Work instructions
Your task is to restate exactly the lines from the one holding "amphibious and has" to the end of the entries below, inclusive.

Page-level text extractions:
★ ★ ★ ★ ★

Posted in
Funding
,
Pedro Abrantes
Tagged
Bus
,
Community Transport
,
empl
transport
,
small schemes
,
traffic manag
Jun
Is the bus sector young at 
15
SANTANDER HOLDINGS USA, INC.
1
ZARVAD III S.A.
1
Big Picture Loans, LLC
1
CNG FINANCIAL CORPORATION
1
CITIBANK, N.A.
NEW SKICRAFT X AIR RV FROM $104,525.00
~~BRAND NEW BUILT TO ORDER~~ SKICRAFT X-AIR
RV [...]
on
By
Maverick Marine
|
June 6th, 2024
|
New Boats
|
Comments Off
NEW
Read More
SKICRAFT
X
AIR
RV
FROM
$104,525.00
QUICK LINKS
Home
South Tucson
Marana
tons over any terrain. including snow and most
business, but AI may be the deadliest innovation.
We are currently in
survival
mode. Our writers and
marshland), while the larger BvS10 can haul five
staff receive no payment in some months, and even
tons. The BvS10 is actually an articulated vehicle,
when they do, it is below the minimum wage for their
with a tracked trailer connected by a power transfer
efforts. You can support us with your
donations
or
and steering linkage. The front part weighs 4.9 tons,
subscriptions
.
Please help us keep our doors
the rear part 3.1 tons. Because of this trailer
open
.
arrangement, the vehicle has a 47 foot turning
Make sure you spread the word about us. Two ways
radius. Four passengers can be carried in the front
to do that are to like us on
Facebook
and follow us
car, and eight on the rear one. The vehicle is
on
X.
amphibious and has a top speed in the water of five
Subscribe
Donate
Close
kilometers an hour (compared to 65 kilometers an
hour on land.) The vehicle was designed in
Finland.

★ ★ ★ ★ ★

Exercise solution
amphibious and has a top speed in the water of five
Subscribe
Donate
Close
kilometers an hour (compared to 65 kilometers an
hour on land.) The vehicle was designed in
Finland.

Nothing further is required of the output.